--- Dataset entries ---
=====

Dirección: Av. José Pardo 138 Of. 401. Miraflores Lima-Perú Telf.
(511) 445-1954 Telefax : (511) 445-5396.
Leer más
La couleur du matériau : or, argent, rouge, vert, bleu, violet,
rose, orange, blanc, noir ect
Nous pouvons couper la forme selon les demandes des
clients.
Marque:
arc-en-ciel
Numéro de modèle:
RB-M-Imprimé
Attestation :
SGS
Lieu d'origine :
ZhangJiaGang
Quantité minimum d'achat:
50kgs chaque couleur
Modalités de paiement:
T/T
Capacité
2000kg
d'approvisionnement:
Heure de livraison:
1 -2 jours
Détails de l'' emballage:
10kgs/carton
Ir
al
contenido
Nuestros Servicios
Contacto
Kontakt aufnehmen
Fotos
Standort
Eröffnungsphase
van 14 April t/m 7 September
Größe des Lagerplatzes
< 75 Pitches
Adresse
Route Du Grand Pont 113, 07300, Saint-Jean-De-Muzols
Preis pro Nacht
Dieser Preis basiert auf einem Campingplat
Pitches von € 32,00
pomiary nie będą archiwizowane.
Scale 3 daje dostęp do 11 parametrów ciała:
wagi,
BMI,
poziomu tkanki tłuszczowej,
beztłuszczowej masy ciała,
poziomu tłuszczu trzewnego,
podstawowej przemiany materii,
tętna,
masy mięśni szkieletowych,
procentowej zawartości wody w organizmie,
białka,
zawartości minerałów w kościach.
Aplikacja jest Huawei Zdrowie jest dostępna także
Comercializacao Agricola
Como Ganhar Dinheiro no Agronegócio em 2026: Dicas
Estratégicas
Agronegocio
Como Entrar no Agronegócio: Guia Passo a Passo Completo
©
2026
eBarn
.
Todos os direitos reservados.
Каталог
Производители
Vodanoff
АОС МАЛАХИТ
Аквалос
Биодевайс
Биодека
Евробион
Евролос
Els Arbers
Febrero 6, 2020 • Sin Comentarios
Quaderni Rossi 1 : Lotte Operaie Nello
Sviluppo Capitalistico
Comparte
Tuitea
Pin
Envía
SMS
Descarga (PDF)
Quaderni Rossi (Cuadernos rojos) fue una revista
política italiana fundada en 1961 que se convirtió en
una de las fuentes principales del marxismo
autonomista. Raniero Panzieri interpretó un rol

=====

--- EXERCISE OBJECTIVE ---
Write out again, exactly, the lines from the start of the entries up to and including the one with "Pitches von € 32,00". Nothing else belongs in the reply.

--- WRITTEN REPLY ---
Dirección: Av. José Pardo 138 Of. 401. Miraflores Lima-Perú Telf.
(511) 445-1954 Telefax : (511) 445-5396.
Leer más
La couleur du matériau : or, argent, rouge, vert, bleu, violet,
rose, orange, blanc, noir ect
Nous pouvons couper la forme selon les demandes des
clients.
Marque:
arc-en-ciel
Numéro de modèle:
RB-M-Imprimé
Attestation :
SGS
Lieu d'origine :
ZhangJiaGang
Quantité minimum d'achat:
50kgs chaque couleur
Modalités de paiement:
T/T
Capacité
2000kg
d'approvisionnement:
Heure de livraison:
1 -2 jours
Détails de l'' emballage:
10kgs/carton
Ir
al
contenido
Nuestros Servicios
Contacto
Kontakt aufnehmen
Fotos
Standort
Eröffnungsphase
van 14 April t/m 7 September
Größe des Lagerplatzes
< 75 Pitches
Adresse
Route Du Grand Pont 113, 07300, Saint-Jean-De-Muzols
Preis pro Nacht
Dieser Preis basiert auf einem Campingplat
Pitches von € 32,00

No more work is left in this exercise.